20. Trim off the headers and footers. Most importantly, remove all the email addresses in the “From,” “To,” and “CC” fields. Someone somewhere down the line might get their email address book raided by a trojan, or someone might post the joke on the web without trimming it (for shame!), and then all these people will have their email addresses spammed just that much more. Plus it’s visual clutter – who really wants to scroll past a couple of screens of strangers’ names? We also don’t need the footer of the person who sent it to you. Odds are they just forwarded it, too, so no point in their being treated as the author. (Thanks to Sheila Protti for reminding me of this point.)

OK, I think that about covers it. If I think of anything else, I’ll come back and add it. I haven’t numbered these because there’s no need to, and because that way I can slip more in surreptitiously if I want. [I have added numbers because I came to realize that it adds effect and eases reference.]

8 responses to “Email joke writers, please read this

  1. Also: just because you read or hear something doesn’t somehow magically make you it yours. That’s true even if the author isn’t famous.

    (Yes, I have a very personal stake in that one.)

  2. Another common joke editorial comment that drives me NUTS is the challenge, “If you don’t find this funny, then you really need to get out more,” or some such. I hate being told what’s funny and what’s not. It’s MYdecision to laugh or not. When a joke is prefaced with this lame qualifier, I hit the “Delete” button before even reading on.

    Great advice, btw, and a loong time coming……. LOL FML ROFL LMAO

  3. This needs to be read by more people. Is there some way we could arrange for it to be mandatory before receiving one’s email address?

  4. C’mon, folks, it’s just e-mail spam, not a George Carlin monologue (well, most of the time). Lighten up!
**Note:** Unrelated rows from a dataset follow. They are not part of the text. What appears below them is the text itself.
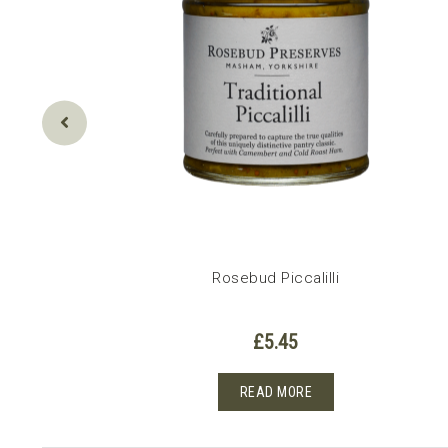
Rosebud Piccalilli
£
5.45
READ MORE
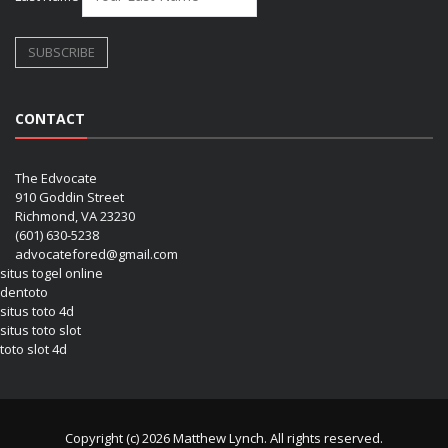
CONTACT
The Edvocate
910 Goddin Street
Richmond, VA 23230
(601) 630-5238
advocatefored@gmail.com
situs togel online
dentoto
situs toto 4d
situs toto slot
toto slot 4d
Copyright (c) 2026 Matthew Lynch. All rights reserved.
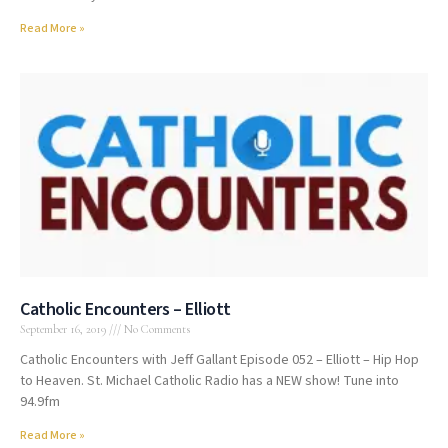
Read More »
Catholic Encounters – Elliott
September 16, 2019
No Comments
Catholic Encounters with Jeff Gallant Episode 052 – Elliott – Hip Hop
to Heaven. St. Michael Catholic Radio has a NEW show! Tune into
94.9fm
Read More »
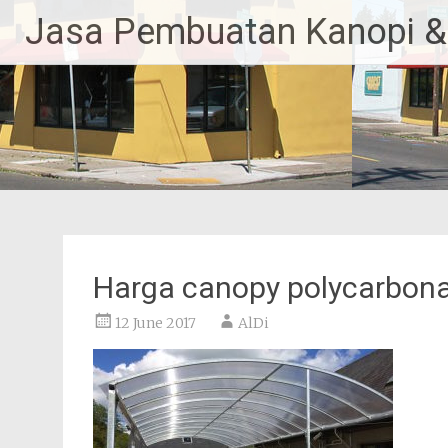
Skip
Jasa Pembuatan Kanopi &
to
content
Harga canopy polycarbon
12 June 2017
AlDi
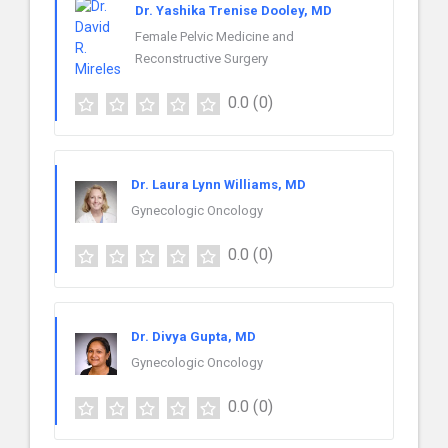
Dr. Yashika Trenise Dooley, MD
Female Pelvic Medicine and
Reconstructive Surgery
0.0
(0)
Dr. Laura Lynn Williams, MD
Gynecologic Oncology
0.0
(0)
Dr. Divya Gupta, MD
Gynecologic Oncology
0.0
(0)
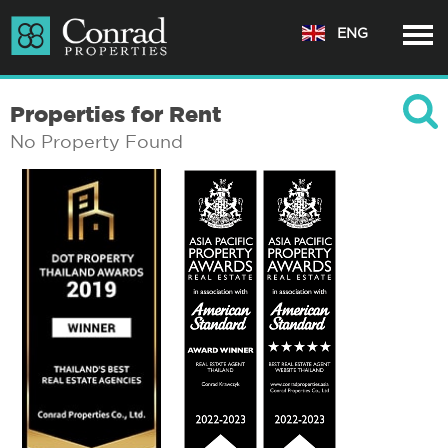
ENG
Properties for Rent
No Property Found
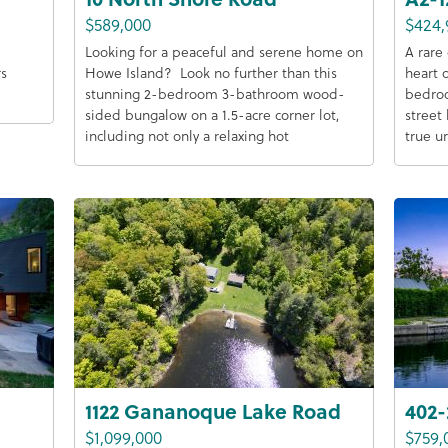
$589,000
$424,
Looking for a peaceful and serene home on
A rare
rs
Howe Island? Look no further than this
heart 
stunning 2-bedroom 3-bathroom wood-
bedroo
sided bungalow on a 1.5-acre corner lot,
street 
including not only a relaxing hot
true u
1122 Gananoque Lake Road
402-
$1,099,000
$759,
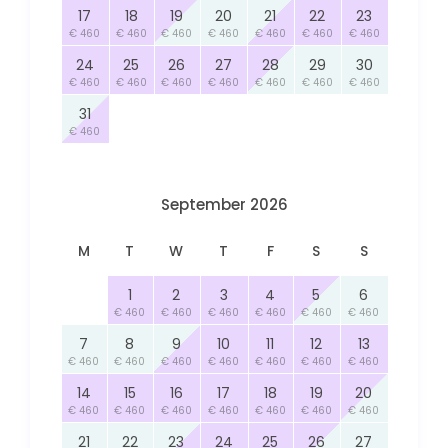
17
18
19
20
21
22
23
€ 460
€ 460
€ 460
€ 460
€ 460
€ 460
€ 460
24
25
26
27
28
29
30
€ 460
€ 460
€ 460
€ 460
€ 460
€ 460
€ 460
31
€ 460
September 2026
M
T
W
T
F
S
S
1
2
3
4
5
6
€ 460
€ 460
€ 460
€ 460
€ 460
€ 460
7
8
9
10
11
12
13
€ 460
€ 460
€ 460
€ 460
€ 460
€ 460
€ 460
14
15
16
17
18
19
20
€ 460
€ 460
€ 460
€ 460
€ 460
€ 460
€ 460
21
22
23
24
25
26
27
And save the editorial gimlet gaze for when it matters.

    • Dude, I seriously hate seeing a good joke ruined by ham-fisted overwriting and jamming in unnecessary stuff. Drives me crazy. It’s true that the quotation marks don’t make much of a difference to the humour, but most of this advice is squarely aimed at making jokes much, much funnier — most of it boils down to one piece of advice: Don’t kill the joke! And killing is usually caused by overwatering.

      We’re talking about humour now! This is important! 😛

  5. Well, I don’t know about you, but I don’t have time to write this stuff, I just read it and pass on the (relatively few) items that >I< find funny. And I usually don't have time to waste editing them for writing style or technicalities like spelling, grammar, etc. On the other hand, if someone were MISquoting a hero like Carlin, Lenny Bruce, Richard Pryor, Wanda Sykes, Sondra Shamus, the Python boys, etc., I probably would make the effort to clean it up, because that IS important.

    Me, a "dude"? Not in this lifetime!

  6. Elmore Leonard has ten great points for writers generally – some of them are directly relevant to writing email jokes too, others less so: Easy on the Adverbs, Exclamation Points and Especially Hooptedoodle.

  7. I just received a good example for number 2 in the email. It’s a joke I’ve seen a few times before, about a woman meeting a chicken farmer, and they’re both celebrating, she because she finally got pregnant and he because his chickens are finally laying eggs. The joke proceeds through a few “What a coincidence!” moments to the end, where the woman asks the farmer how he did it. In the original, he says, “I changed cocks,” to which the woman replies “What a coincidence!” But in the version I got today, some squeamish person had changed it to “I used a different rooster.” To which the woman still replies, “What a coincidence,” but it really isn’t the same, is it?